Legislative Assembly of Prince Edward Island
- Citation: RSPEI 1988, c C-9.1

Keywords
- emissions targets, carbon tax

= Climate change in Prince Edward Island =

Climate change in the Canadian province of Prince Edward Island affects various environments and industries, including fishing and farming.

== Greenhouse gas emissions ==

As of 2025, Prince Edward Island's emissions are 16% below its 2005 emissions. Prince Edward Island's greenhouse gas targets would require less than 1.2 million tonnes of emissions per year in 2030.

== Impacts of climate change ==

=== Fish and farming ===
In 2020, there was an increase in the number of "chub" mackerel being caught by PEI fishermen and the number of lobster landings in PEI waters, compared to previous years. Potato yields would be expected to decrease by between 5% to 10% over the 50 years from 2024.

=== Infrastructure and built environment ===
There are expected to be 500 buildings in downtown Charlottestown which would become "at risk" over the 75 years from 2025 to 2100.

== Response ==

=== Policies ===

==== Shoreline management plans ====
The Prince Edward Island government has developed plans to manage coastal areas, but they lack a land-use component.

=== Legislation ===

==== Climate Leadership Act ====

The Climate Leadership Act was implemented the province's carbon tax of 4.4 cents per litre on gasoline and 4.4 cents per litre on diesel. This was introduced at the same time as a separate bill which reduced the carbon tax, which was criticised as being more about politics rather than reducing emissions.
The Green Party of Prince Edward Island proposed changing the emissions target in the legislation from 1.4 million tonnes of greenhouse gases to 1.2 million tonnes.

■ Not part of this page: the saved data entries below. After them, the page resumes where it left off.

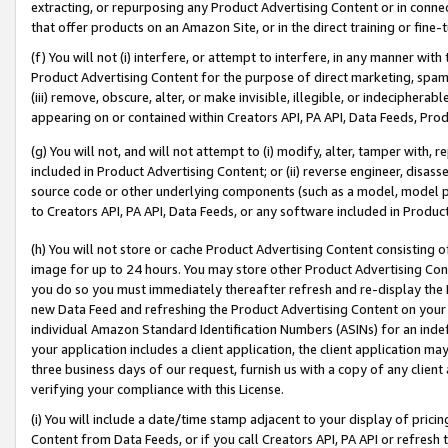
extracting, or repurposing any Product Advertising Content or in connec
that offer products on an Amazon Site, or in the direct training or fin
(f) You will not (i) interfere, or attempt to interfere, in any manner wit
Product Advertising Content for the purpose of direct marketing, spammi
(iii) remove, obscure, alter, or make invisible, illegible, or indecipherab
appearing on or contained within Creators API, PA API, Data Feeds, Prod
(g) You will not, and will not attempt to (i) modify, alter, tamper with,
included in Product Advertising Content; or (ii) reverse engineer, disa
source code or other underlying components (such as a model, model pa
to Creators API, PA API, Data Feeds, or any software included in Produc
(h) You will not store or cache Product Advertising Content consisting 
image for up to 24 hours. You may store other Product Advertising Cont
you do so you must immediately thereafter refresh and re-display the P
new Data Feed and refreshing the Product Advertising Content on your 
individual Amazon Standard Identification Numbers (ASINs) for an indefi
your application includes a client application, the client application m
three business days of our request, furnish us with a copy of any clien
verifying your compliance with this License.
(i) You will include a date/time stamp adjacent to your display of prici
Content from Data Feeds, or if you call Creators API, PA API or refresh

==== Net-zero Carbon Act ====

Following the proposal from the Green Party, the Climate Leadership Act was amended, with the amendment bill receiving support from all three parties in the Legislative Assembly. The Act requires Prince Edward Island to reach net zero emissions by 2040. The Act has been described very positively: "foundations of a good climate plan". The Act requires the implementation of a multistakeholder advisory panel.

In the one year after the passage of the Act, emissions rose by 2.8%.